Thai / English

'Return fund money'



16 Aug 11
The Nation

A huge Bt700-billion fund operated by the Social Security Office (SSO) should be given back to beneficiaries or managed under a new investment scheme, before it is too late and retirement pay-outs have to be paid in three years, according to a Thailand Development Research Institute (TDRI) study.

Aside from a sluggish effort to make profits, as cited in many reports, Worrawan Charnduaywit, who conducted the study, said the "worst thing" about the SSO operation was its was allowed to spend 10 per cent of the fund on as accumulative operational costs each year.

"Now the cost is up to Bt10 billion spent each year on management, salaries, travel and meeting fees, hotel allowances and other expenses, although the SSO claims it spends only 3-4 per cent each year," he said.

"But looking at how directors run the SSO, you may find that Bt1 billion is way too much."

The SSO was established and functions as a foundation in which managers "lack a sense of responsibility to beneficiaries". That's because the representatives of employers and beneficiaries are often selected, as SSO directors, by SSO management and Labour Ministry leaders, which represent the authorities in the three-part mechanism under the SSO, as a government agency.

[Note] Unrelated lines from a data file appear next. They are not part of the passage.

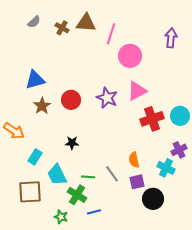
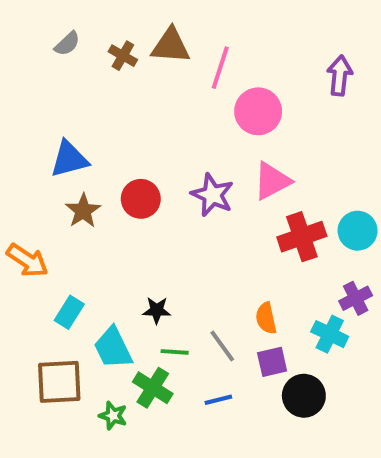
black star: (72, 143) -> (157, 310), moved
blue line: (94, 212) -> (218, 400), moved
green star: (61, 217) -> (113, 416), moved

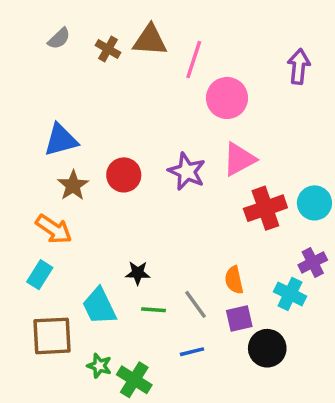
orange arrow: (27, 261) -> (54, 229), moved
cyan rectangle: (69, 312) -> (40, 275), moved
green cross: (153, 388) -> (134, 380), moved

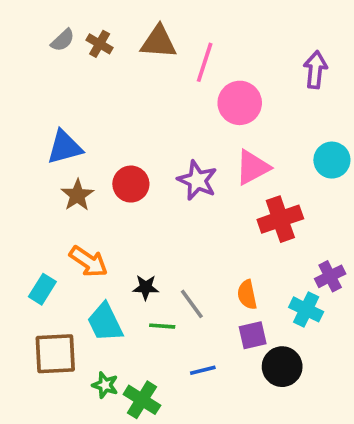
brown cross: (108, 49) -> (100, 44), moved
cyan circle: (314, 203) -> (332, 160), moved
orange arrow: (54, 229) -> (88, 262), moved
gray line: (195, 304) -> (192, 304), moved

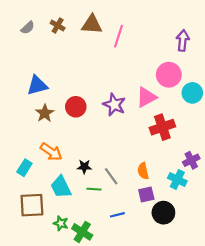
gray semicircle: (63, 40) -> (28, 28), moved
pink circle: (240, 103) -> (169, 75), moved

"What we have always seen is that the representatives of employers and beneficiaries are all the same people because they are awarded with board membership by the SSO and ministry, for 'not causing trouble'," Worrawan explained.

"Under this structure, we have had all along the SSO operating for decades picking directors and governing them, instead of the SSO being run by leaders that should be selected by directors, who genuinely represent employers and beneficiaries." Worrawan is a TRDI expert on social and labour issues.

He said the quota for a quorum requiring only eight of 15 board members to make a decision or approval was also dangerous.

One example was a 2008 decision to approve giving rice seed worth Bt1 billion to beneficiaries as a gift, which was eventually scrapped.

Worrawan repeated statements by SSO critics and labour leaders that the Bt700 billion would be drop from 2014 when the first retirement pay-outs are due, after the first group of beneficiaries reach 60 years of age.

He said no political parties were interested in solving the SSO's problems and no labour ministers wanted to touch it, because it was a sensitive issue that would hit their popularity.